THE TASK - Make an exact copy of the records that follow, with each picture omitted.

Saved data entries

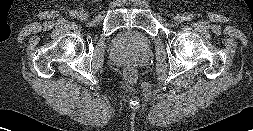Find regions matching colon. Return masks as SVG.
<instances>
[{
	"label": "colon",
	"mask_w": 253,
	"mask_h": 131,
	"mask_svg": "<svg viewBox=\"0 0 253 131\" xmlns=\"http://www.w3.org/2000/svg\"><path fill=\"white\" fill-rule=\"evenodd\" d=\"M125 75H126V78L131 82H133L136 79V74H135L134 70H132V69H127L125 71Z\"/></svg>",
	"instance_id": "5ec220e1"
}]
</instances>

RESULT OF THIS EXERCISE -
Find regions matching colon. Return masks as SVG.
<instances>
[{
	"label": "colon",
	"mask_w": 253,
	"mask_h": 131,
	"mask_svg": "<svg viewBox=\"0 0 253 131\" xmlns=\"http://www.w3.org/2000/svg\"><path fill=\"white\" fill-rule=\"evenodd\" d=\"M125 75H126V78L131 82H133L136 79V74H135L134 70H132V69H127L125 71Z\"/></svg>",
	"instance_id": "5ec220e1"
}]
</instances>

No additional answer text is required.